Perry Jackson

Profile
- Positions: End, halfback, tackle

Personal information
- Born: April 24, 1905 Oklahoma, U.S.
- Died: June 22, 1973 (aged 68) Houston, Texas, U.S.
- Listed height: 6 ft 1 in (1.85 m)
- Listed weight: 202 lb (92 kg)

Career information
- High school: Mountain View (Mountain View, Oklahoma)
- College: Southwestern Oklahoma State

Career history
- Providence Steam Roller (1928–1930);
- Stats at Pro Football Reference

= Perry Jackson =

American football player (1903–1988)

Jesse Perry Jackson (April 24, 1905 – June 22, 1973) was an American professional football player who spent three seasons in the National Football League (NFL) with the Providence Steam Roller, from 1928 to 1930. Jackson won an NFL championship in 1928 with Providence.

==Right name, wrong player?==
According to an article by the Professional Football Researchers Association, Jackson played for the Boston Bulldogs in 1929. However, he was listed as a player on the field named "Arnie Shockley". Jackson, a teammate of Arnie Shockley's from Southwestern Oklahoma State University, used Archie's invitation to try out for Boston. According to Jackson, he was disappointed when he didn't receive an invitation to try out for any professional team after playing college football. However, Arnie Shockley did receive an invitation to try out for the Bulldogs. Shockley decided not to go, and Jackson saw this as an opportunity to try out for a pro team. He went to the camp, assumed the name of his teammate Shockley, and made the team, playing that year under the alias "Arnold Shockley".

The only problem with his story is that Jackson was supposedly playing for the Providence Steam Roller from 1928 to 1930. However, the biography on Arnold Shockley for the SWOSU Hall of Fame states that he played for Providence for four seasons. Also the stats for Perry and Shockley appear to be same.
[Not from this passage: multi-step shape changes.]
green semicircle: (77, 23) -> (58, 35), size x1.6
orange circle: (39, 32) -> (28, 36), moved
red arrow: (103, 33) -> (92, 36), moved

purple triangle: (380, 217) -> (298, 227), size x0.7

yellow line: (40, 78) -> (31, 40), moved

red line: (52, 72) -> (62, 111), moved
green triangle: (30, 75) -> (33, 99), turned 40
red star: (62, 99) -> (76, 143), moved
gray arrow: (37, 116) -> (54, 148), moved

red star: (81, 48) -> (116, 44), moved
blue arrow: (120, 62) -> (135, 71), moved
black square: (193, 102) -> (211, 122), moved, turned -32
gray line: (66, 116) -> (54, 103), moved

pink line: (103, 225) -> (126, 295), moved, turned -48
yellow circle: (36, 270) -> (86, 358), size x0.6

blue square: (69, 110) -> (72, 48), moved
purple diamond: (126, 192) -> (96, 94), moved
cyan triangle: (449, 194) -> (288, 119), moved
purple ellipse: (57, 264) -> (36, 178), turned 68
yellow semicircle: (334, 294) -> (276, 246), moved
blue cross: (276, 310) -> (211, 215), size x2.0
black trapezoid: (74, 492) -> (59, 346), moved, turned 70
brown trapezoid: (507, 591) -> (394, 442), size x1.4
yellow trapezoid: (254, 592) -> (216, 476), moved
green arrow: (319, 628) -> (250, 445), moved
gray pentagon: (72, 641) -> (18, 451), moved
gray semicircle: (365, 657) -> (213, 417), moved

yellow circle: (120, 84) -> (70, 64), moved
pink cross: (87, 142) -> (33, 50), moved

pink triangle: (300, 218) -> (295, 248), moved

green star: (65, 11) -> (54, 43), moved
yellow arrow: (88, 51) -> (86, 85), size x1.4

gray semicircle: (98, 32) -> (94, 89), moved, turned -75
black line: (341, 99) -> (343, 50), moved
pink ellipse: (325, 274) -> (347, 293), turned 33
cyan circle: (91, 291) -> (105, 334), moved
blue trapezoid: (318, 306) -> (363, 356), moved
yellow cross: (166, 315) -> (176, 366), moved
This sets up a controversy to determine which teams Shockley and Perry each respectively played for, especially since Perry is credited with winning an NFL title in 1928. In trying to clear up the mistake in identity of the players, Bob Carroll, also of PFRA, states that the real Jackson, under the alias Shockley, played for Providence, while Shockley, using Jackson's name, played for the Bulldogs.